(Entries taken from a collection)
>>>>>

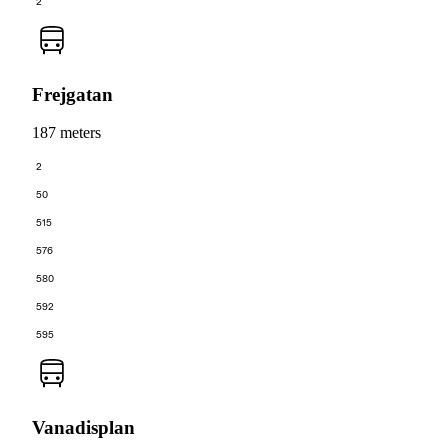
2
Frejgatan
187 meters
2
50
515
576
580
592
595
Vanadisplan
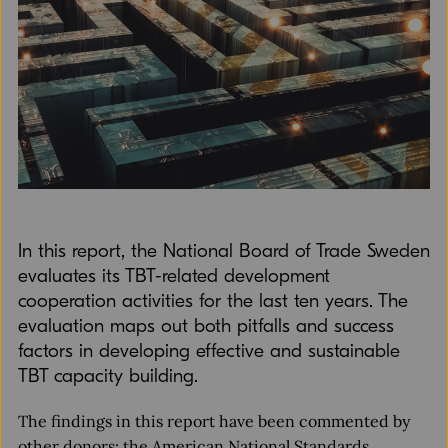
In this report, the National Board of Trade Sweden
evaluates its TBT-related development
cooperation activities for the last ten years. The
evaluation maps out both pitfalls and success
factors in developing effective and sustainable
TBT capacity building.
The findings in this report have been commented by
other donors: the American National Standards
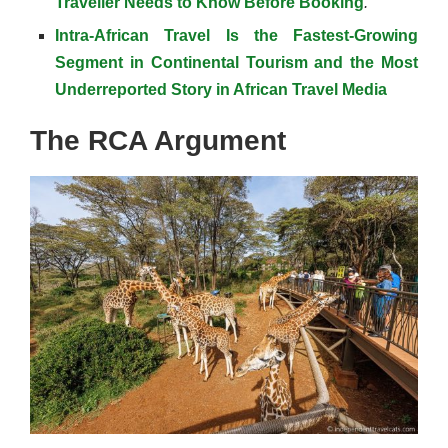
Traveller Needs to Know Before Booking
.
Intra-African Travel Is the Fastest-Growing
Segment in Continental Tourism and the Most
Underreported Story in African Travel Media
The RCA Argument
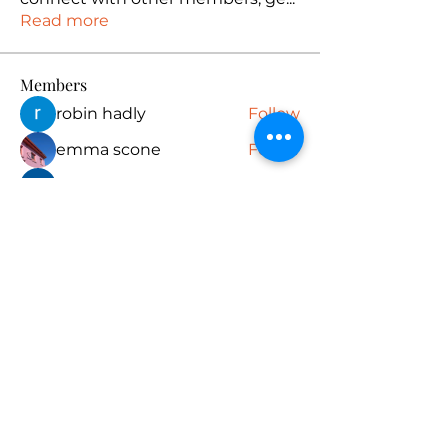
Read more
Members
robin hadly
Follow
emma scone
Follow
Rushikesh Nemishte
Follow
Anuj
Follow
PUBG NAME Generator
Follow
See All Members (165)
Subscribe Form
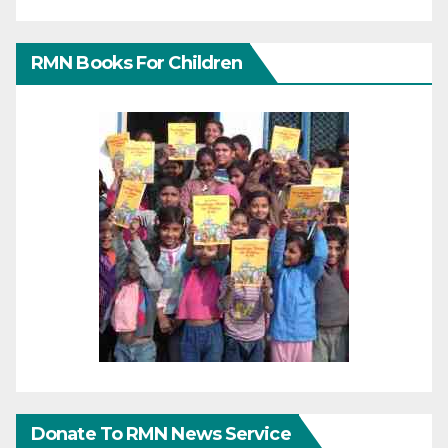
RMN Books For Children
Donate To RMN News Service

<<<<<
>>>>>

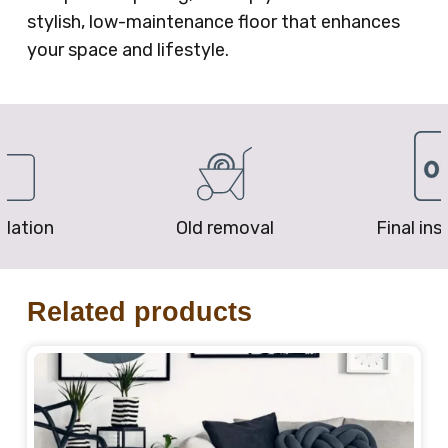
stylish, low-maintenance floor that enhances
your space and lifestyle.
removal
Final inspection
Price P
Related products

<<<<<
>>>>>

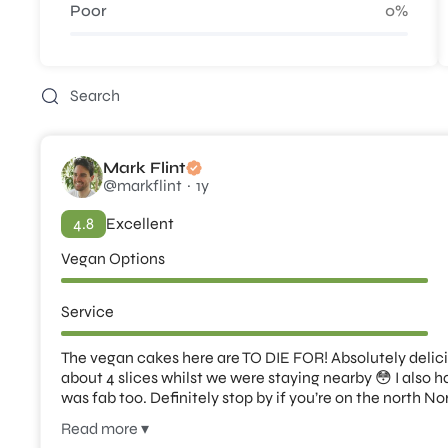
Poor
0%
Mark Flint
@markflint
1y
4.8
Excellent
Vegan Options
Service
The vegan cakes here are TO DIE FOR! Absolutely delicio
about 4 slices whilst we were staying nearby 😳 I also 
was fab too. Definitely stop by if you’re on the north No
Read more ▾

<<<<<

:: Problem details ::
Above are the records; return the lines in them from the one with "PUBG NAME Generator" to the one with "Donate To RMN News Service", inclusive, exactly and without images.

:: Final answer ::
PUBG NAME Generator
Follow
See All Members (165)
Subscribe Form
RMN Books For Children
Donate To RMN News Service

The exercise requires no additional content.